Oleh karena itu, ketika ditangkap, kultivasi kakak tertua juga berada di tingkat kelima Kondensasi Qi, sedangkan saudara kedua dan ketiga berada di tingkat ketiga.

Namun, mengingat pertempuran mereka dengan kultivator jahat ini, mereka bertiga dipenuhi rasa takut.

Bahkan dengan upaya gabungan mereka, mereka bertiga tidak dapat bertahan tiga napas melawan lawan mereka. Rasa sakit yang luar biasa menusuk jiwa mereka, menyebabkan mereka kehilangan kesadaran dan ditangkap!

Ini menunjukkan betapa dahsyatnya teknik kultivasi jiwa ini.

Setelah mendapatkan teknik tersebut, ketiganya segera melarikan diri jauh. Kemudian, dengan mengandalkan teknik itu, mereka memulai perjalanan kultivasi mereka, terus maju dalam level mereka.

Ketiganya tak diragukan lagi adalah para jenius, yang tidak kesulitan dalam mengkultivasi teknik keabadian.

Awalnya, seni bela diri pada dasarnya adalah bentuk kultivasi yang memanfaatkan kekuatan langit dan bumi; bahkan jika seseorang dapat membelah gunung dan menghancurkan batu, itu hanyalah terobosan diri sendiri.

Namun, dengan fondasi yang kokoh dan pemahaman mereka tentang teknik tersebut, dikombinasikan dengan metode kultivasi mental seni bela diri asli mereka dan teknik keabadian yang awalnya mereka latih, mereka secara bertahap mengembangkan ide-ide baru.

Sambil mempelajari teknik tersebut, ketiganya juga memanfaatkan waktu luang mereka untuk pergi ke pasar dan tempat perdagangan, mencari teknik lain sebagai referensi.

Setelah kembali, mereka melanjutkan penelitian mereka tahun demi tahun.
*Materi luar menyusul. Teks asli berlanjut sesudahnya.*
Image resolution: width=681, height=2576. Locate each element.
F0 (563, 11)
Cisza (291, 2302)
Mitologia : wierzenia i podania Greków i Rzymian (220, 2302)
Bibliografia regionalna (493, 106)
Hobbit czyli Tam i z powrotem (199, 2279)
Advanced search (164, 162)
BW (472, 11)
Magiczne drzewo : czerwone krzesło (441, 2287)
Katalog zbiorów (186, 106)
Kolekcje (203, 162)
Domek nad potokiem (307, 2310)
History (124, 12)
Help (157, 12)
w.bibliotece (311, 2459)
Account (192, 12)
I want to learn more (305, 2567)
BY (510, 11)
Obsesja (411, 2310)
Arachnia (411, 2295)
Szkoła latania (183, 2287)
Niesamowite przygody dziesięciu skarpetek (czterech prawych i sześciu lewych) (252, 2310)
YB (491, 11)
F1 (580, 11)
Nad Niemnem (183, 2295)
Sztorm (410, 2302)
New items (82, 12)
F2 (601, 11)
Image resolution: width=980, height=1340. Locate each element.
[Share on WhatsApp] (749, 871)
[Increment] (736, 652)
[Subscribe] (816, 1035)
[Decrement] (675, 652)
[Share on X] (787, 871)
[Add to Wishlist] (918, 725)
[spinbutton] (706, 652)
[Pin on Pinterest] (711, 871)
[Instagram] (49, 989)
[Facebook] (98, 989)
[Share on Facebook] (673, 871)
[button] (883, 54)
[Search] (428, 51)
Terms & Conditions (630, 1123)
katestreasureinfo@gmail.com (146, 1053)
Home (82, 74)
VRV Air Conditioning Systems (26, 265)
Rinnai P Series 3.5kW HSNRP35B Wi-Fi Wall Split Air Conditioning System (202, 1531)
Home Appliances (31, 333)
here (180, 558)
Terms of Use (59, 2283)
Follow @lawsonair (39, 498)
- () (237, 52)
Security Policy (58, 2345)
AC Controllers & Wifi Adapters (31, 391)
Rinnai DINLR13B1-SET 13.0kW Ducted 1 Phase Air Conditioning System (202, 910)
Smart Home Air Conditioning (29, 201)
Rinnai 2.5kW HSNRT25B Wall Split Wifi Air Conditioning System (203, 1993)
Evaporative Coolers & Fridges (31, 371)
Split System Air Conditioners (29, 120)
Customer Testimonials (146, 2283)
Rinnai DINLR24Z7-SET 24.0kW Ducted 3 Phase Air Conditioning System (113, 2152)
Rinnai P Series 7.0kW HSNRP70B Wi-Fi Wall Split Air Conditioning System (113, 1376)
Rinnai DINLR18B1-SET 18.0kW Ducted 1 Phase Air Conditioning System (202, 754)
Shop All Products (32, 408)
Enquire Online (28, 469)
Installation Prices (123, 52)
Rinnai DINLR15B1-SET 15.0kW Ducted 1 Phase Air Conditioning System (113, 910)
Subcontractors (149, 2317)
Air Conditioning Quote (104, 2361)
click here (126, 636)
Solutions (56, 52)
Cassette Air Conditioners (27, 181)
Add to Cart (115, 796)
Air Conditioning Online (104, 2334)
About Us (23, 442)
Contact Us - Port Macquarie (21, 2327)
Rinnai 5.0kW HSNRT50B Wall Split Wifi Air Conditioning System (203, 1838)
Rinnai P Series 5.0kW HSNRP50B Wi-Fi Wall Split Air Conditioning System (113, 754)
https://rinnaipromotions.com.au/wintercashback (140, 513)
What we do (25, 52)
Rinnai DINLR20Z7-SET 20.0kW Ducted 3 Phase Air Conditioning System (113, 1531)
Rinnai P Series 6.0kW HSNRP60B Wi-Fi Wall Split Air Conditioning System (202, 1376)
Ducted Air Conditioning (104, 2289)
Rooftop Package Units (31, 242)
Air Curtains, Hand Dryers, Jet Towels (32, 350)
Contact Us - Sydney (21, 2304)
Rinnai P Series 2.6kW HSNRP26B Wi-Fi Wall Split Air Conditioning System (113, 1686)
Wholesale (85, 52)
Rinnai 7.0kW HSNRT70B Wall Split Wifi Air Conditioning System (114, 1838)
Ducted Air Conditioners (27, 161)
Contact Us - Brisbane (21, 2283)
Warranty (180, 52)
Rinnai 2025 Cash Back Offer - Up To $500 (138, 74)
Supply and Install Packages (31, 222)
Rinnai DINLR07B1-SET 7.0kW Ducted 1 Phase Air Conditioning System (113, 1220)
Ketiganya sering berkumpul untuk bertukar dan menyempurnakan ide-ide mereka dan menguji hasilnya, secara bertahap meningkatkan dan menyempurnakan teknik tersebut.

Inilah prototipe awal dari “Transformasi Jiwa Suci”!

Kakak tertua dan ketiga memberikan kontribusi terbesar, yang satu ahli dalam seni bela diri dan yang lainnya dalam sastra, terus-menerus menyempurnakan dan memoles metode Taoisme Jiwa Yang dan Roh Yang.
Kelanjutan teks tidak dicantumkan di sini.